In conclusion, these results indicate that the performance of enzymatic TBA routine assays is appropriate for use in clinical routine to identify patients with elevated fecal bile acid levels; considering an upper reference limit between 6 and 8 μmol/g (≙ 60–80 μmol/L for the 1:100 diluted extract). The Total bile acids 21 FS assay (DiaSys) showed linearity up to 130 μmol/L (Figure 1), as well as good repeatability, total precision, and reproducibility, especially near the presumable 60–80 μmol/L cut-off (Table 1).

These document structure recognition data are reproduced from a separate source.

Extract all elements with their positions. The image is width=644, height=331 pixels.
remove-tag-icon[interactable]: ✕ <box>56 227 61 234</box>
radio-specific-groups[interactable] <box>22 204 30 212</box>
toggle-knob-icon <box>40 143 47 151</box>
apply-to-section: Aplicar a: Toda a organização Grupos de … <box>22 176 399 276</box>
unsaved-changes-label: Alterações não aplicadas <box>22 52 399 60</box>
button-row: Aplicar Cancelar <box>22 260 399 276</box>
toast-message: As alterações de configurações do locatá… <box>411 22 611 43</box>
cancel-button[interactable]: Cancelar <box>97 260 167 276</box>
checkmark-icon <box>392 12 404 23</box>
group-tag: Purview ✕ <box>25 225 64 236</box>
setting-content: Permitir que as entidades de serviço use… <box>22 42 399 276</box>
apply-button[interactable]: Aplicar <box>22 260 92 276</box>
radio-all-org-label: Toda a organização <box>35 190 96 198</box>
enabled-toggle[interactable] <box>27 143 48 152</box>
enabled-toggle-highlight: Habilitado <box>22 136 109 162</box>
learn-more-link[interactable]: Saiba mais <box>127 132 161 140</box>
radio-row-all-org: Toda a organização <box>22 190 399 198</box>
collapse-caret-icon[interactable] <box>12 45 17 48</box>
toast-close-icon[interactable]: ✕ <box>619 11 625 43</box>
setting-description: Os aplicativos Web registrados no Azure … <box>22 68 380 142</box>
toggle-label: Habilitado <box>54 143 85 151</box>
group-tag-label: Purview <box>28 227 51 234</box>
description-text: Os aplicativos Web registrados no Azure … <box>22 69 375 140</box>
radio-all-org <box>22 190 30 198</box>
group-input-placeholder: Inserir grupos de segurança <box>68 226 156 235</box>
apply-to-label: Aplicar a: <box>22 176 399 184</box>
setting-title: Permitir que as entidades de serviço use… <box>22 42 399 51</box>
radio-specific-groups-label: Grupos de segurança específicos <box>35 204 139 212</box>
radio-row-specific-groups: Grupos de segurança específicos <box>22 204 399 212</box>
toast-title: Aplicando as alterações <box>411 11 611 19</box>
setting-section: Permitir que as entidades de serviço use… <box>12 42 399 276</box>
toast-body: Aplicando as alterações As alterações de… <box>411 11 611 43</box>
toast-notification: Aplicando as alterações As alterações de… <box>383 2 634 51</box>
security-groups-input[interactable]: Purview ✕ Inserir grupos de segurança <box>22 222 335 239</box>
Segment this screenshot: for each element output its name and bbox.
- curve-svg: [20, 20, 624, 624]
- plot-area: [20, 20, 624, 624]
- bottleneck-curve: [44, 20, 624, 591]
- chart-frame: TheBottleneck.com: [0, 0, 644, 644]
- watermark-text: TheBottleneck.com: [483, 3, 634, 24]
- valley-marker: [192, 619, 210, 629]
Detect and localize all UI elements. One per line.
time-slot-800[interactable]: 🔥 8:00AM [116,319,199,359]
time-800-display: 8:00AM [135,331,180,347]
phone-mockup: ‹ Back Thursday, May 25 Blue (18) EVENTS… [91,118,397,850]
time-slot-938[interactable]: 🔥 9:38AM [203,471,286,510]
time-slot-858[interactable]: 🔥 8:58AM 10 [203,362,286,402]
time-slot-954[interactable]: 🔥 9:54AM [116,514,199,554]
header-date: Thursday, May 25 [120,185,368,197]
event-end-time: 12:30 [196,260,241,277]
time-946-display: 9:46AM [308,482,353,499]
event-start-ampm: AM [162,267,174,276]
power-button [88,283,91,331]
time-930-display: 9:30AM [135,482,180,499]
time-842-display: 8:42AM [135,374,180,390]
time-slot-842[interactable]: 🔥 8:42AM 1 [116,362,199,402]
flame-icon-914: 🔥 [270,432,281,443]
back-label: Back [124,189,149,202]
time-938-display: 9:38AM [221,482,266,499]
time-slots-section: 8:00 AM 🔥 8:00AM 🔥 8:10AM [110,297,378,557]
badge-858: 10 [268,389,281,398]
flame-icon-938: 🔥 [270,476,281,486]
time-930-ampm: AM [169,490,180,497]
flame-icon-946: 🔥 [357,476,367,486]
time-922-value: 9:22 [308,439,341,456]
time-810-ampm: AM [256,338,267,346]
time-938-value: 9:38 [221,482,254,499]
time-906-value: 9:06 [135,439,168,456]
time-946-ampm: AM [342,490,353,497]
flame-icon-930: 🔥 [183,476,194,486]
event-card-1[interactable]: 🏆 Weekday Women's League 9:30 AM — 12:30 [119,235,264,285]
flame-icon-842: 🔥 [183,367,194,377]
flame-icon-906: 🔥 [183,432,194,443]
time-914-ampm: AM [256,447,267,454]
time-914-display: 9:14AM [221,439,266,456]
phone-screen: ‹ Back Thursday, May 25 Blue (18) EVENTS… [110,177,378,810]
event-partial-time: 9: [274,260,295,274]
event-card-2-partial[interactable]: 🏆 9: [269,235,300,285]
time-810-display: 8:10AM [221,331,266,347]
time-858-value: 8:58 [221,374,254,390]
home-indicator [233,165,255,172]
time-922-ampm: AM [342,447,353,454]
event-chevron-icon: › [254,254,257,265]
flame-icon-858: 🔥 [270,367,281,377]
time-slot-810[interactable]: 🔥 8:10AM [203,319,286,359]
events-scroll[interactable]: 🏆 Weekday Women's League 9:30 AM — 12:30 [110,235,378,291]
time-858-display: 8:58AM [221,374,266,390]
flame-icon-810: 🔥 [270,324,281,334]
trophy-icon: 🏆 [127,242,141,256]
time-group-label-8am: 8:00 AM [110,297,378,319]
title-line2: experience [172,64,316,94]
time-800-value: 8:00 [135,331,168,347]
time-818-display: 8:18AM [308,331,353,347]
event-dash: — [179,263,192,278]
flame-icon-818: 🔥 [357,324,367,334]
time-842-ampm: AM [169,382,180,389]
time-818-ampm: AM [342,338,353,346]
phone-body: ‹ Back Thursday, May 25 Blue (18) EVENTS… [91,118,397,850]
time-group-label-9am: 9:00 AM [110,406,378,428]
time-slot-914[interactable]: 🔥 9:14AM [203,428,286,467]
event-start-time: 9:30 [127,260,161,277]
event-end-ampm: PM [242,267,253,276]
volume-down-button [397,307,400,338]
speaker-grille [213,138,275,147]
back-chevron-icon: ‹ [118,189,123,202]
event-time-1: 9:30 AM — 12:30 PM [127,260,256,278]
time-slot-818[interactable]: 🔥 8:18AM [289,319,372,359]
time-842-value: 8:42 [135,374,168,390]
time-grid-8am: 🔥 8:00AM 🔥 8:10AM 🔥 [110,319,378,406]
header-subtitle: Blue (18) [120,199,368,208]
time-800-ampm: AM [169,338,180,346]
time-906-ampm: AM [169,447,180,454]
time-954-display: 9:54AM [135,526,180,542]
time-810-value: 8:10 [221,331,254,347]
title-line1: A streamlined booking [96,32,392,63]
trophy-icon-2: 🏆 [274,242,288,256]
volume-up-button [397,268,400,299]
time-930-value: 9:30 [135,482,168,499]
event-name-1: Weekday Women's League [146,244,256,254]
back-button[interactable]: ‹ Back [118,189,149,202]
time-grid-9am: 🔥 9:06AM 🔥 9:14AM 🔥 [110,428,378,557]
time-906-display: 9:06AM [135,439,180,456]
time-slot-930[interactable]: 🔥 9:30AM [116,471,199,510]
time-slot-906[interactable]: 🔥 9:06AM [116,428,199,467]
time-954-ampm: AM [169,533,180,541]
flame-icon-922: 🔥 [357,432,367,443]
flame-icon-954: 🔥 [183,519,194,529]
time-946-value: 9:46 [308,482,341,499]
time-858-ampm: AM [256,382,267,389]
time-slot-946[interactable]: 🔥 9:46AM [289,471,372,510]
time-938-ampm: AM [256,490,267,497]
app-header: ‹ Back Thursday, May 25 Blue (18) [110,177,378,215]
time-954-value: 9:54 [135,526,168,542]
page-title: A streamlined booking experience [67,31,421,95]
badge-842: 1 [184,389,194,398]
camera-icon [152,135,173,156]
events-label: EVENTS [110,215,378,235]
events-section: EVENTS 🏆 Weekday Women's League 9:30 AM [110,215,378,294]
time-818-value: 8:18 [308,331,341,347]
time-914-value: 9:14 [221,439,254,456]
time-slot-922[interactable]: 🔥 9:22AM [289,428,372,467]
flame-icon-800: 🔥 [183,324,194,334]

Further studies will be required to confirm the normal fecal TBA range in healthy individuals, when “total bile acids” are determined enzymatically. Furthermore, high-throughput analysis requires feasible, standardized, and routine-compatible methods for stool sampling and bile acid extraction. In this regard, commercial stool preparation systems, such as those used in this study and by Kumar et al., offer several advantages [11]. The dipstick-based collection tube enables simple and hygienic sampling at home – once or over several days, with or without a previous standardized diet – and a rapid and standardized extraction of fecal bile acids. The resulting stool extracts (dilution 1:100) can be directly measured on a clinical chemistry analyzer without further dilution, given the upper linear range limit of 130 μmol/L. In this study, only 2/122 patient stool extracts (1.6 %) slightly exceeded this concentration (Figure 3A and B).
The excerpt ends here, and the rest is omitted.